Any time someone asks "how do I page through all the rows of a table in 
CQL3?", the standard answer is token() and limit.  But as you point out, 
this method will often miss some data from wide rows.

Maybe a Cassandra expert will chime in if we're wrong.

Your suggestion is possible if you know how to find the previous value 
of 'name' field (and are willing to filter out repeated rows), but 
wouldn't that be difficult/impossible with some keys?  So then, is there 
a way to do paging queries that get ALL of the rows, even in wide rows?

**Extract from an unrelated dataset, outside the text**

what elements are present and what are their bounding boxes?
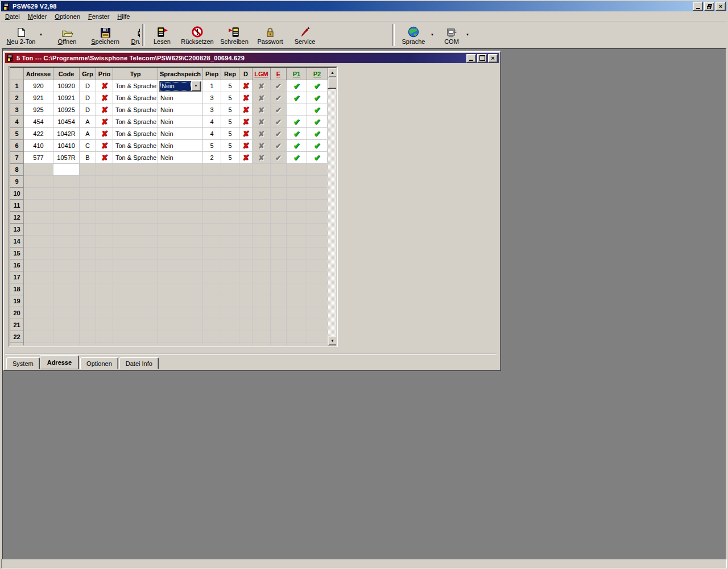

On 08/13/2013 02:46 PM, Jan Algermissen wrote:
> HI,
>
> ok, so I found token() [1], and that it is an option for paging through randomly partitioned
data.
>
> I take it that combining token() and LIMIT is the CQL3 idiom for paging (set aside the
fact that one shouldn't raelly want to page and use C*)
>
> Now, when I page through a CF with wide rows, limitting each 'page' to, for example,
100 I end up in situations where not all 'sub'rows that have the same result for token() are
returned because LIMIT chops off the result after 100 'sub'rows, not neccessarily at the boundary
to the next wide row.
>
> Obvious ... but inconvenient.
>
> The solution would be to throw away the last token returned (because it's wide row could
have been chopped off) and do the next query with the token before.
>
> So instead of doing
>
>       SELECT * FROM users WHERE token(name) > token(last-name-of-prev-result) LIMIT
100;
>
> I'd be doing
>
>      SELECT * FROM users WHERE token(name) > token(one-befoe-the-last-name-of-prev-result)
LIMIT 100;
>
>
> Question: Is that what I have to do or is there a way to make token() and limit work
together to return complete wide rows?
>
>
> Jan
>
>
>
> [1] token() and how it relates to paging is actually quite hard to grasp from the docs.